His Force Conscience nodded sagely, but was somewhat disappointed at LTK's struggling to explain a concept that should be clear and concise. "What about her comment about using a kid to justify your existence. I believe she said you should be a good person on your own, not just because you have a kid."
LTK quickly replied, "I agree with her there. We should be a good person on our own. To have to rely on children to be good would be an attachment a Jedi shouldn't have."
His Force Conscience smiled delightedly. "She is definitely right.

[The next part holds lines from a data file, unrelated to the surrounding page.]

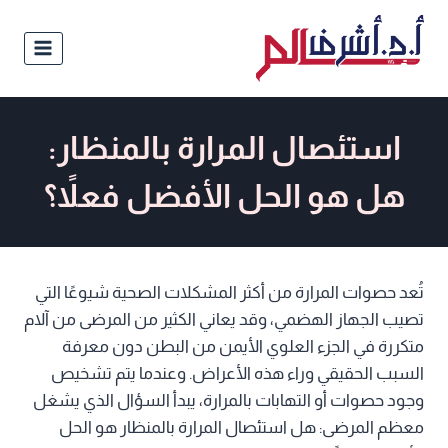
استئصال المرارة بالمنظار:
هل هو الحل الأفضل فعلاً؟
تُعد حصوات المرارة من أكثر المشكلات الصحية شيوعًا التي
تصيب الجهاز الهضمي، وقد يعاني الكثير من المرضى من آلام
متكررة في الجزء العلوي الأيمن من البطن دون معرفة
السبب الحقيقي وراء هذه الأعراض. وعندما يتم تشخيص
وجود حصوات أو التهابات بالمرارة، يبدأ السؤال الذي يشغل
معظم المرضى: هل استئصال المرارة بالمنظار هو الحل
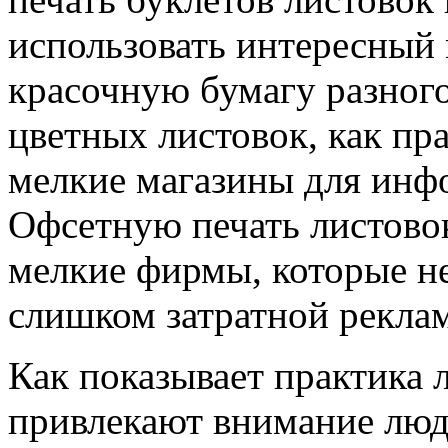
использовать интересный 
красочную бумагу разног
цветных листовок, как пр
мелкие магазины для инф
Офсетную печать листово
мелкие фирмы, которые не
слишком затратной рекла
Как показывает практика 
привлекают внимание люде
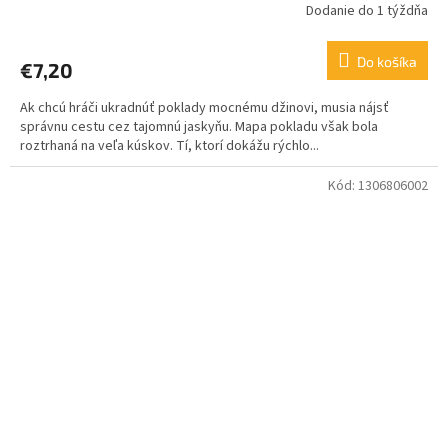
Dodanie do 1 týždňa
Do košíka
€7,20
Ak chcú hráči ukradnúť poklady mocnému džinovi, musia nájsť
správnu cestu cez tajomnú jaskyňu. Mapa pokladu však bola
roztrhaná na veľa kúskov. Tí, ktorí dokážu rýchlo...
Kód:
1306806002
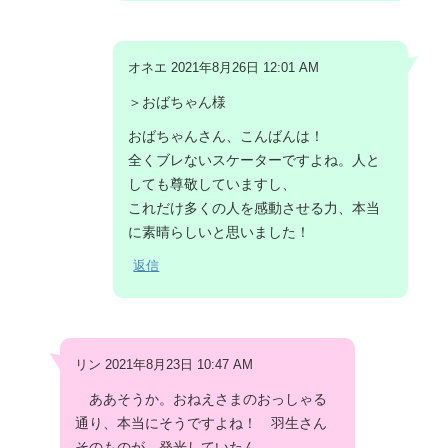
オネエ 2021年8月26日 12:01 AM
＞おばちゃん様
おばちゃんさん、こんばんは！
全くブレないスケーターですよね。人と
しても尊敬していますし、
これだけ多くの人を感動させる力、本当
に素晴らしいと思いました！
返信
リン 2021年8月23日 10:47 AM
ああそうか。おねえさまのおっしゃる
通り、本当にそうですよね！ 羽生さん
そのものが、発光していたん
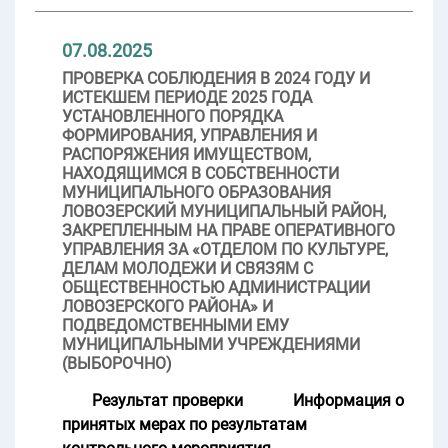
07.08.2025
ПРОВЕРКА СОБЛЮДЕНИЯ В 2024 ГОДУ И
ИСТЕКШЕМ ПЕРИОДЕ 2025 ГОДА
УСТАНОВЛЕННОГО ПОРЯДКА
ФОРМИРОВАНИЯ, УПРАВЛЕНИЯ И
РАСПОРЯЖЕНИЯ ИМУЩЕСТВОМ,
НАХОДЯЩИМСЯ В СОБСТВЕННОСТИ
МУНИЦИПАЛЬНОГО ОБРАЗОВАНИЯ
ЛОВОЗЕРСКИЙ МУНИЦИПАЛЬНЫЙ РАЙОН,
ЗАКРЕПЛЕННЫМ НА ПРАВЕ ОПЕРАТИВНОГО
УПРАВЛЕНИЯ ЗА «ОТДЕЛОМ ПО КУЛЬТУРЕ,
ДЕЛАМ МОЛОДЕЖИ И СВЯЗЯМ С
ОБЩЕСТВЕННОСТЬЮ АДМИНИСТРАЦИИ
ЛОВОЗЕРСКОГО РАЙОНА» И
ПОДВЕДОМСТВЕННЫМИ ЕМУ
МУНИЦИПАЛЬНЫМИ УЧРЕЖДЕНИЯМИ
(ВЫБОРОЧНО)
Результат проверки
Информация о
принятых мерах по результатам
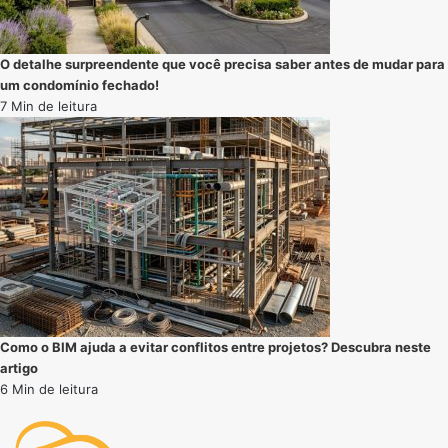
O detalhe surpreendente que você precisa saber antes de mudar para
um condomínio fechado!
7 Min de leitura
Como o BIM ajuda a evitar conflitos entre projetos? Descubra neste
artigo
6 Min de leitura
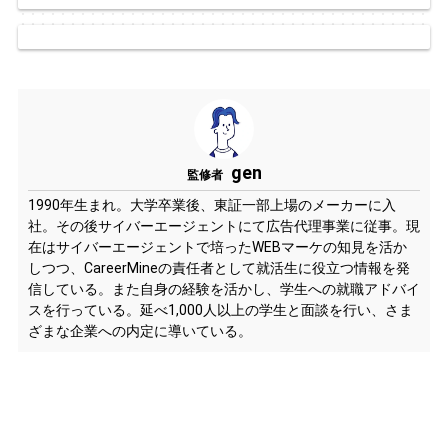
gen
監修者
1990年生まれ。大学卒業後、東証一部上場のメーカーに入
社。その後サイバーエージェントにて広告代理事業に従事。現
在はサイバーエージェントで培ったWEBマーケの知見を活か
しつつ、CareerMineの責任者として就活生に役立つ情報を発
信している。また自身の経験を活かし、学生への就職アドバイ
スを行っている。延べ1,000人以上の学生と面談を行い、さま
ざまな企業への内定に導いている。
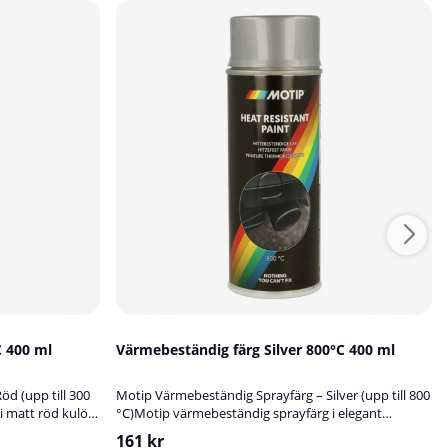
 400 ml
Värmebeständig färg Silver 800°C 400 ml
d (upp till 300
Motip Värmebeständig Sprayfärg – Silver (upp till 800
i matt röd kulör
°C)Motip värmebeständig sprayfärg i elegant
emål som utsätts
silverkulör är särskilt utvecklad för metallföremål
161 kr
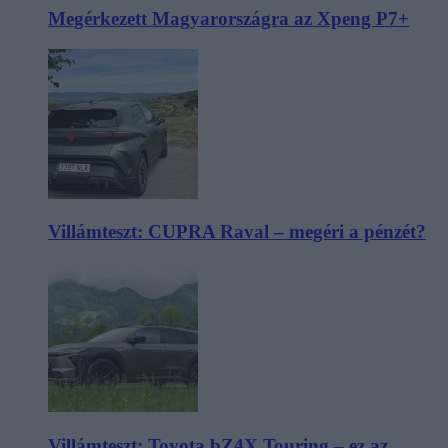
Megérkezett Magyarországra az Xpeng P7+
Villámteszt: CUPRA Raval – megéri a pénzét?
Villámteszt: Toyota bZ4X Touring – ez az,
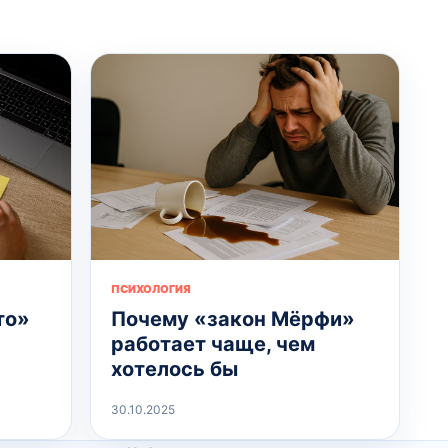
ПСИХОЛОГИЯ
то»
Почему «закон Мёрфи»
работает чаще, чем
хотелось бы
30.10.2025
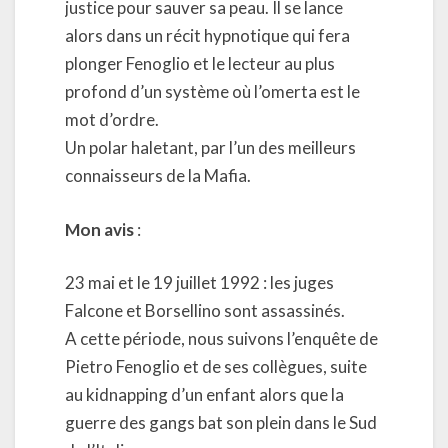
justice pour sauver sa peau. Il se lance
alors dans un récit hypnotique qui fera
plonger Fenoglio et le lecteur au plus
profond d’un système où l’omerta est le
mot d’ordre.
Un polar haletant, par l’un des meilleurs
connaisseurs de la Mafia.
Mon avis
:
23 mai et le 19 juillet 1992 : les juges
Falcone et Borsellino sont assassinés.
A cette période, nous suivons l’enquête de
Pietro Fenoglio et de ses collègues, suite
au kidnapping d’un enfant alors que la
guerre des gangs bat son plein dans le Sud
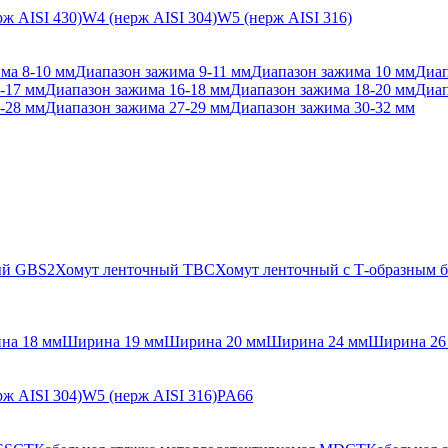
ж AISI 430)
W4 (нерж AISI 304)
W5 (нерж AISI 316)
ма 8-10 мм
Диапазон зажима 9-11 мм
Диапазон зажима 10 мм
Диап
-17 мм
Диапазон зажима 16-18 мм
Диапазон зажима 18-20 мм
Диап
-28 мм
Диапазон зажима 27-29 мм
Диапазон зажима 30-32 мм
ый GBS2
Хомут ленточный TBC
Хомут ленточный с Т-образным
на 18 мм
Ширина 19 мм
Ширина 20 мм
Ширина 24 мм
Ширина 26
ж AISI 304)
W5 (нерж AISI 316)
PA66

And you are on your way to understanding this, possibly as well as she already does. But one thing shouldn't be forgotten: understand that you should be a good person on your own, you should strive to be an even better person when guarding and training a light that comes from the Force."
“I have striven not to laugh at human actions, not to weep at them, nor to hate them, but to understand them" -- Baruch Spinoza.
I must say I like the question a lot. I agree with Phortis Nespin on this as far as the answer. I would love to have children and plan to when I find the right man to have them with. Now, aside from work, I have taught kids, mentored, and other things. It's so important to be a positive role model.
As for redeeming, that's an interesting point. Can that act of saving his son redeem Vader? Well, acording to some religions, yes. In Islam, I believe Muhammad said that if you do a bad deed followed by a good deed, the good deed will wipe out the bad one. In Christianity, Jesus' sacrifice redeems any who accept him and repent. Is everyone redeemed by their children, no. I think perhaps Vader was. Honestly, their mother didn't do all the work. She had the children and died. They were each raised by different people. It is a testament to Anakin Skywalker that even after he became Darth Vader and didn't know his kids, he still saved Luke's life and, ultimately, sacrificed his own.
i say, let things happen as they must... if one is meant to have children it will happen (whether they plan to or not). whether we have children or not we should still provide a positive rolemodel to all(adult and children alike).
I don't really agree with Lucas that the point of life is having children- that's what a virus does, not more complex living things. We are more than our children.
However, I am a father myself, and can see the arguments for and against it in my own experiences. Parenting is a valuable teaching experience, and can be a great joy and fulfillment. However, your own body and mind does attempt to betray you and cause you to instinctively center on them. It has proven genetically valuable, but may not be the wisest course of action for a Jedi.
Through application of will, I have gotten to a place where I love my children, but feel no attachment to them, and do not revolve my life around them. Not many parents do all three of those things.
Saying Jedi should have children is something of a loaded statement to something that has advantages and disadvantages. I would say Jedi should be allowed to have children.